If you can't find it, you have the option to change the circumstances. You may think, "I hate my job, but I need the money, so I can't give it up." True, but that's only half the story.
Like most situations in life, there are things you can control and others that are beyond your control. You may want to reflect on the things you hate about your job and identify the ones you can change. Maybe you could ask for a raise or change the hours. Or you could get closer to the workplace to avoid traffic. These changes are likely to make you feel better and are enough to keep you in that place a little longer.

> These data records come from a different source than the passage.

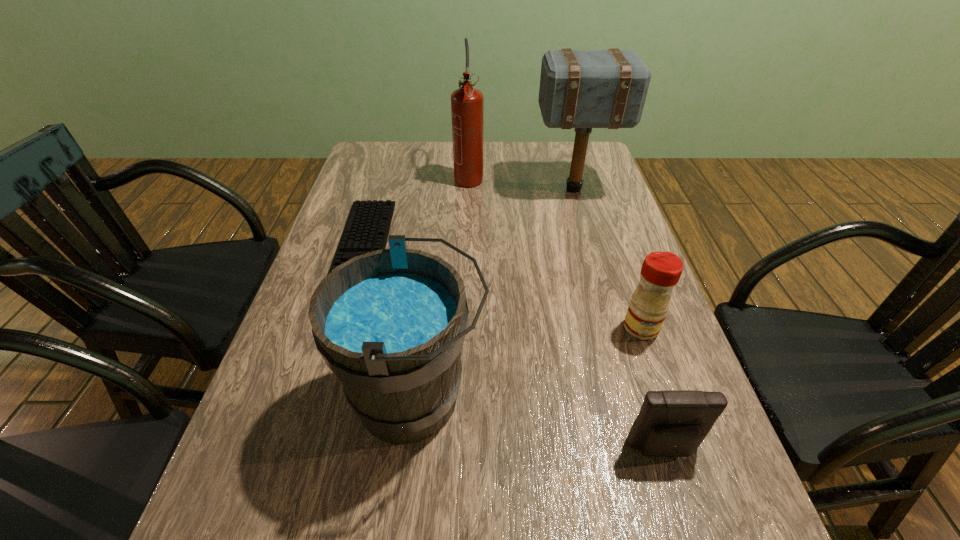 What are the coordinates of `blank area in the image that satisfies the following two spatial constraints: 1. on the front side of the fourth farthest object; 2. with a handle on the side of the wine bucket` in the screenshot? It's located at (665, 398). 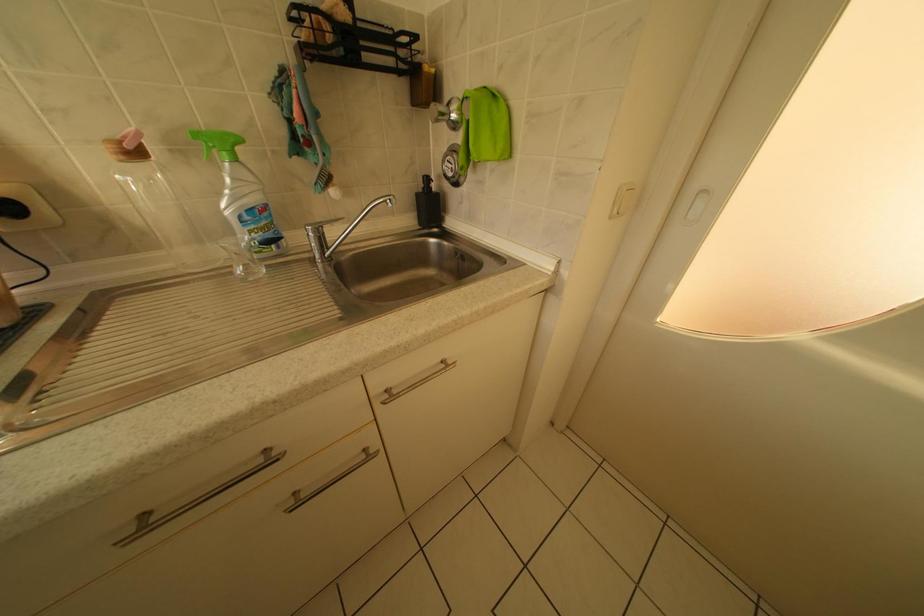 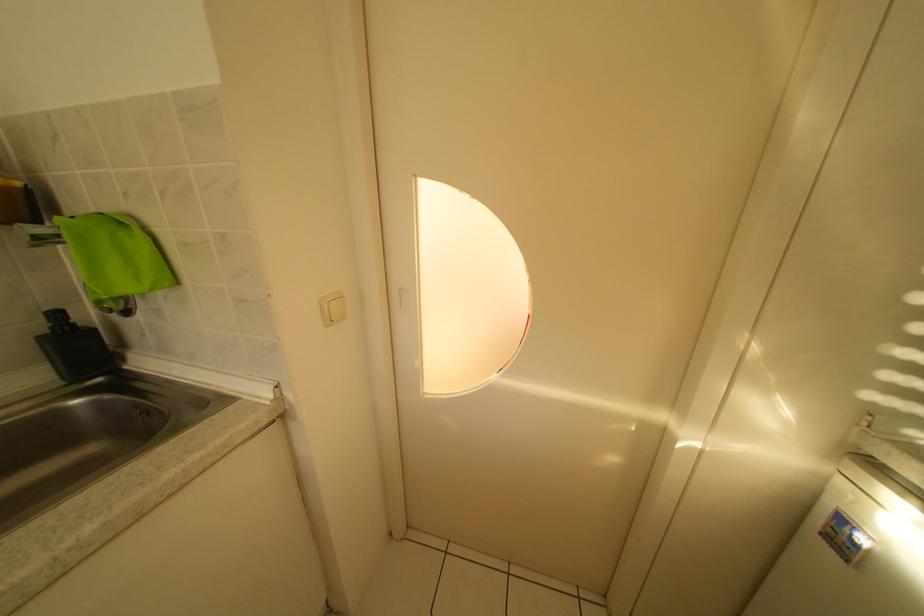 Question: How did the camera likely rotate?

Choices:
 (A) Left
 (B) Right
 (C) Up
 (D) Down

Answer: (B) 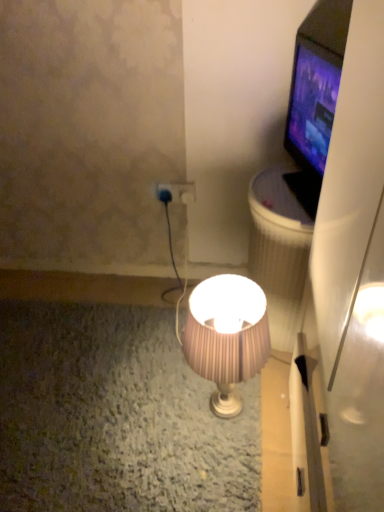 Question: Can you confirm if pink pleated fabric lampshade at center is positioned to the left of blue plastic plug at center?

Choices:
 (A) no
 (B) yes

Answer: (A)

Question: Is pink pleated fabric lampshade at center shorter than blue plastic plug at center?

Choices:
 (A) no
 (B) yes

Answer: (A)

Question: From a real-world perspective, is pink pleated fabric lampshade at center located beneath blue plastic plug at center?

Choices:
 (A) yes
 (B) no

Answer: (A)

Question: Is the depth of pink pleated fabric lampshade at center greater than that of blue plastic plug at center?

Choices:
 (A) no
 (B) yes

Answer: (A)

Question: Is pink pleated fabric lampshade at center far away from blue plastic plug at center?

Choices:
 (A) no
 (B) yes

Answer: (A)

Question: From the image's perspective, would you say pink pleated fabric lampshade at center is shown under blue plastic plug at center?

Choices:
 (A) yes
 (B) no

Answer: (A)

Question: Is the position of matte black tv at upper right less distant than that of blue plastic plug at center?

Choices:
 (A) no
 (B) yes

Answer: (B)

Question: Is matte black tv at upper right not within blue plastic plug at center?

Choices:
 (A) no
 (B) yes

Answer: (B)

Question: Is matte black tv at upper right further to camera compared to blue plastic plug at center?

Choices:
 (A) no
 (B) yes

Answer: (A)

Question: From a real-world perspective, does matte black tv at upper right stand above blue plastic plug at center?

Choices:
 (A) yes
 (B) no

Answer: (A)

Question: From a real-world perspective, is matte black tv at upper right located beneath blue plastic plug at center?

Choices:
 (A) no
 (B) yes

Answer: (A)

Question: Can you confirm if matte black tv at upper right is taller than blue plastic plug at center?

Choices:
 (A) yes
 (B) no

Answer: (A)

Question: Can we say matte black tv at upper right lies outside pink pleated fabric lampshade at center?

Choices:
 (A) no
 (B) yes

Answer: (B) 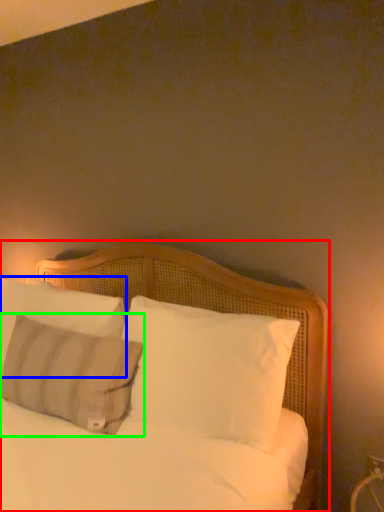 Question: Based on their relative distances, which object is farther from bed (highlighted by a red box)? Choose from pillow (highlighted by a blue box) and pillow (highlighted by a green box).

Choices:
 (A) pillow
 (B) pillow

Answer: (B) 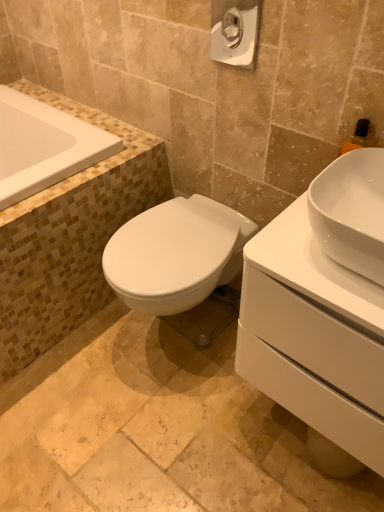 Question: Do you think white glossy sink at right is within white glossy bathtub at upper left, or outside of it?

Choices:
 (A) inside
 (B) outside

Answer: (B)

Question: From their relative heights in the image, would you say white glossy sink at right is taller or shorter than white glossy bathtub at upper left?

Choices:
 (A) short
 (B) tall

Answer: (B)

Question: Which of these objects is positioned closest to the white glossy sink at right?

Choices:
 (A) white glossy sink at right
 (B) white glossy bathtub at upper left
 (C) white glossy toilet paper at upper center

Answer: (A)

Question: Estimate the real-world distances between objects in this image. Which object is farther from the white glossy bathtub at upper left?

Choices:
 (A) white glossy toilet paper at upper center
 (B) white glossy sink at right
 (C) white glossy sink at right

Answer: (B) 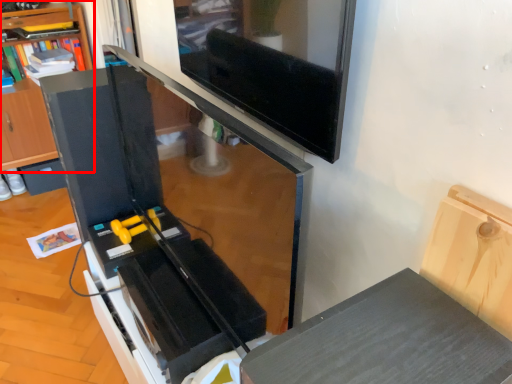 Question: In this image, where is shelf (annotated by the red box) located relative to drawer?

Choices:
 (A) left
 (B) right

Answer: (B) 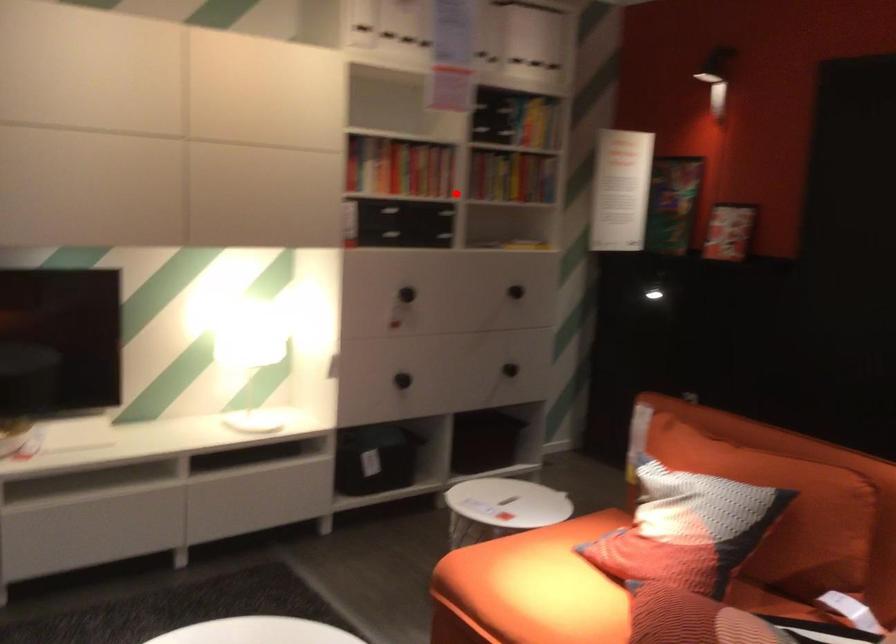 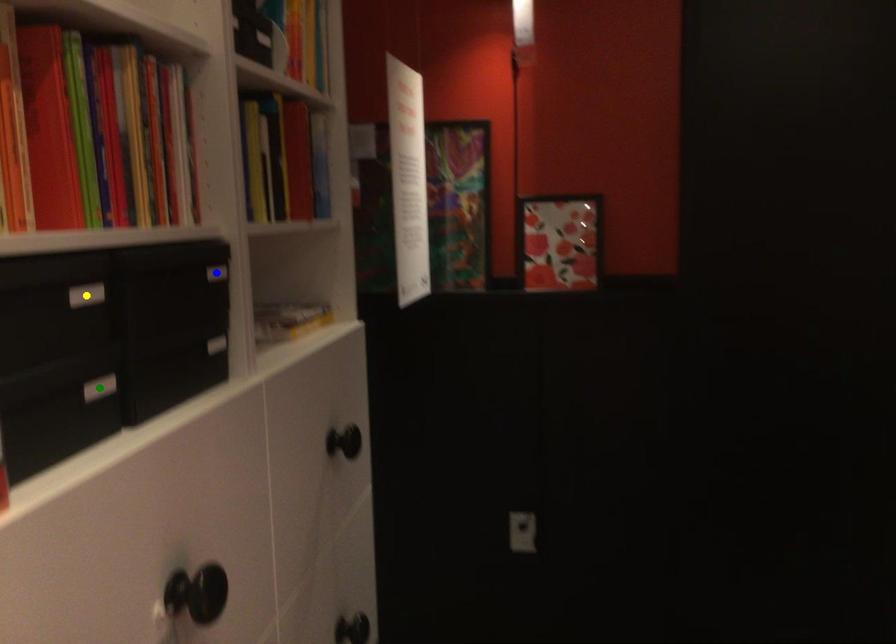 Question: I am providing you with two images of the same scene from different viewpoints. A red point is marked on the first image. You are given multiple points on the second image. Which mark in image 2 goes with the point in image 1?

Choices:
 (A) yellow point
 (B) blue point
 (C) green point

Answer: (B)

However, there are times when the only solution is to quit your job. You probably need to work for a living, like most mortals, but that doesn't mean you're tied to a job you hate. There are three signs that you should be thinking about changing jobs:
1. Exhaustion. You constantly feel out of energy, even after resting. Just thinking about work drains you psychologically and physically.
2. Cynicism or depersonalization. You have reached a point where everything irritates you, both customers and colleagues. You have stopped believing in the importance of what you do.
3. Ineffectiveness. You have become less productive and feel unable to cope with the tasks you previously did with agility.
Remember that we don't necessarily have to do a job that doesn't give us life-long professional or personal satisfaction. If you have decided that this job is not for you, the best thing you can do is establish a medium-term action plan to embark on a career path that is more satisfying for you and truly fulfills you. Getting out of your comfort zone can be scary, but it's even worse to slowly rot in a job you hate.